■ Records contained in a dataset:
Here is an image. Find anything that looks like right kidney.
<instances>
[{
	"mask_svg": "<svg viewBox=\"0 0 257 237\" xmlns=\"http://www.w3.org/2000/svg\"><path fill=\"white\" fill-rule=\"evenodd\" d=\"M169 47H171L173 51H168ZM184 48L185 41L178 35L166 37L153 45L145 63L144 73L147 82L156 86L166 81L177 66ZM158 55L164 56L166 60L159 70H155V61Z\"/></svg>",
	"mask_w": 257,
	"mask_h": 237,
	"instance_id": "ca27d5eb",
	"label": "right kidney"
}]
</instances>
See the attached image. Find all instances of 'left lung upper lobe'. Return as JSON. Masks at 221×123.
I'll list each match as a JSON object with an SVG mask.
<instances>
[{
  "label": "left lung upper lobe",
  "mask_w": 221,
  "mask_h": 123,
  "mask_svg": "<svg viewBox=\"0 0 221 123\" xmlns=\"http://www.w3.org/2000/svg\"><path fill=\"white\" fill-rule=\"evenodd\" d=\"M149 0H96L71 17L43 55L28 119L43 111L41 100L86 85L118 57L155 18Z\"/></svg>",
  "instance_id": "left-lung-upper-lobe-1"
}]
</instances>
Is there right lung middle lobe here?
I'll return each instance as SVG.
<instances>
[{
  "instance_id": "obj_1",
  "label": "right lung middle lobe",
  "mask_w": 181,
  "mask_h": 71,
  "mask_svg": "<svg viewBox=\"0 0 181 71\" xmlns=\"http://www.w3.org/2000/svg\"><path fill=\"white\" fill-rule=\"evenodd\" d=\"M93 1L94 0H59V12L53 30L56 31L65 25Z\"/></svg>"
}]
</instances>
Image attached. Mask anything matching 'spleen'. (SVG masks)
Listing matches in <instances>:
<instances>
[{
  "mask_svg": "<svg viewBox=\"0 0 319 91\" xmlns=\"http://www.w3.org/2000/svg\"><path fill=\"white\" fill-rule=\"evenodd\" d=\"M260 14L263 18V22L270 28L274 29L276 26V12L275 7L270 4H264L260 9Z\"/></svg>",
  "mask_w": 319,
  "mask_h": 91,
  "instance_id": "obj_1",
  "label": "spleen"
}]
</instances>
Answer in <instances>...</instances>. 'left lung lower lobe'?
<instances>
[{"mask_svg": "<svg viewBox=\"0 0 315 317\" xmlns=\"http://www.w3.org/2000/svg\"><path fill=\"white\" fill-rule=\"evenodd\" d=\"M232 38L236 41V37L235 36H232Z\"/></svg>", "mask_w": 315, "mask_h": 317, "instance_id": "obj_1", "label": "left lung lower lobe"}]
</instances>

■ Task statement: Write out each record again, keeping every word as it is.

■ Solution for this exercise:
Here is an image. Find anything that looks like right kidney.
<instances>
[{
	"mask_svg": "<svg viewBox=\"0 0 257 237\" xmlns=\"http://www.w3.org/2000/svg\"><path fill=\"white\" fill-rule=\"evenodd\" d=\"M169 47H171L173 51H168ZM184 48L185 41L178 35L166 37L153 45L145 63L144 73L147 82L156 86L166 81L177 66ZM158 55L164 56L166 60L159 70H155V61Z\"/></svg>",
	"mask_w": 257,
	"mask_h": 237,
	"instance_id": "ca27d5eb",
	"label": "right kidney"
}]
</instances>
See the attached image. Find all instances of 'left lung upper lobe'. Return as JSON. Masks at 221×123.
I'll list each match as a JSON object with an SVG mask.
<instances>
[{
  "label": "left lung upper lobe",
  "mask_w": 221,
  "mask_h": 123,
  "mask_svg": "<svg viewBox=\"0 0 221 123\" xmlns=\"http://www.w3.org/2000/svg\"><path fill=\"white\" fill-rule=\"evenodd\" d=\"M149 0H96L71 17L43 55L28 119L43 111L41 100L86 85L118 57L155 18Z\"/></svg>",
  "instance_id": "left-lung-upper-lobe-1"
}]
</instances>
Is there right lung middle lobe here?
I'll return each instance as SVG.
<instances>
[{
  "instance_id": "obj_1",
  "label": "right lung middle lobe",
  "mask_w": 181,
  "mask_h": 71,
  "mask_svg": "<svg viewBox=\"0 0 181 71\" xmlns=\"http://www.w3.org/2000/svg\"><path fill=\"white\" fill-rule=\"evenodd\" d=\"M93 1L94 0H59V12L53 30L56 31L65 25Z\"/></svg>"
}]
</instances>
Image attached. Mask anything matching 'spleen'. (SVG masks)
Listing matches in <instances>:
<instances>
[{
  "mask_svg": "<svg viewBox=\"0 0 319 91\" xmlns=\"http://www.w3.org/2000/svg\"><path fill=\"white\" fill-rule=\"evenodd\" d=\"M260 14L263 18V22L270 28L274 29L276 26V12L275 7L270 4H264L260 9Z\"/></svg>",
  "mask_w": 319,
  "mask_h": 91,
  "instance_id": "obj_1",
  "label": "spleen"
}]
</instances>
Answer in <instances>...</instances>. 'left lung lower lobe'?
<instances>
[{"mask_svg": "<svg viewBox=\"0 0 315 317\" xmlns=\"http://www.w3.org/2000/svg\"><path fill=\"white\" fill-rule=\"evenodd\" d=\"M232 38L236 41V37L235 36H232Z\"/></svg>", "mask_w": 315, "mask_h": 317, "instance_id": "obj_1", "label": "left lung lower lobe"}]
</instances>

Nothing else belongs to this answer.